The data:
· · · ·

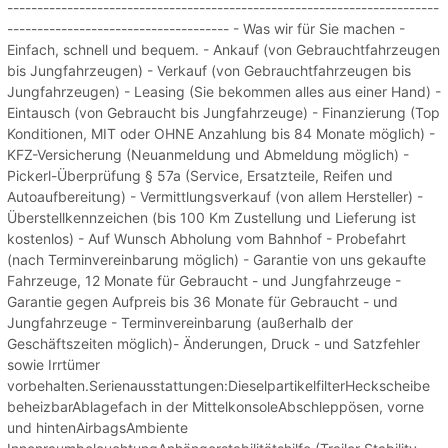
------------------------------------------------------------------------
------------------------------------- - Was wir für Sie machen -
Einfach, schnell und bequem. - Ankauf (von Gebrauchtfahrzeugen
bis Jungfahrzeugen) - Verkauf (von Gebrauchtfahrzeugen bis
Jungfahrzeugen) - Leasing (Sie bekommen alles aus einer Hand) -
Eintausch (von Gebraucht bis Jungfahrzeuge) - Finanzierung (Top
Konditionen, MIT oder OHNE Anzahlung bis 84 Monate möglich) -
KFZ-Versicherung (Neuanmeldung und Abmeldung möglich) -
Pickerl-Überprüfung § 57a (Service, Ersatzteile, Reifen und
Autoaufbereitung) - Vermittlungsverkauf (von allem Hersteller) -
Überstellkennzeichen (bis 100 Km Zustellung und Lieferung ist
kostenlos) - Auf Wunsch Abholung vom Bahnhof - Probefahrt
(nach Terminvereinbarung möglich) - Garantie von uns gekaufte
Fahrzeuge, 12 Monate für Gebraucht - und Jungfahrzeuge -
Garantie gegen Aufpreis bis 36 Monate für Gebraucht - und
Jungfahrzeuge - Terminvereinbarung (außerhalb der
Geschäftszeiten möglich)- Änderungen, Druck - und Satzfehler
sowie Irrtümer
vorbehalten.Serienausstattungen:DieselpartikelfilterHeckscheibe
beheizbarAblagefach in der MittelkonsoleAbschleppösen, vorne
und hintenAirbagsAmbiente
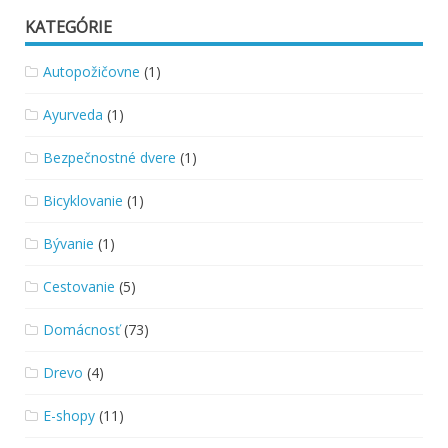
KATEGÓRIE
Autopožičovne
(1)
Ayurveda
(1)
Bezpečnostné dvere
(1)
Bicyklovanie
(1)
Bývanie
(1)
Cestovanie
(5)
Domácnosť
(73)
Drevo
(4)
E-shopy
(11)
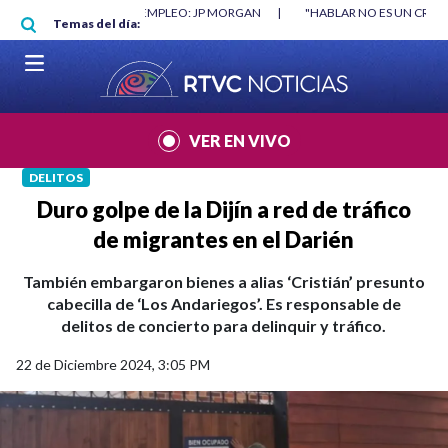
Pasar al contenido principal
RGAN
|
"HABLAR NO ES UN CRIMEN": CARTA DE BETO CORAL
|
ABELAR
Temas del día:
VER EN VIVO
DELITOS
Duro golpe de la Dijín a red de tráfico
de migrantes en el Darién
También embargaron bienes a alias ‘Cristián’ presunto
cabecilla de ‘Los Andariegos’. Es responsable de
delitos de concierto para delinquir y tráfico.
22 de Diciembre 2024, 3:05 PM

· · · ·

Exercise description: Lines containing the word "Monate": copy each of them from the material.

Solution to the exercise:
Konditionen, MIT oder OHNE Anzahlung bis 84 Monate möglich) -
Fahrzeuge, 12 Monate für Gebraucht - und Jungfahrzeuge -
Garantie gegen Aufpreis bis 36 Monate für Gebraucht - und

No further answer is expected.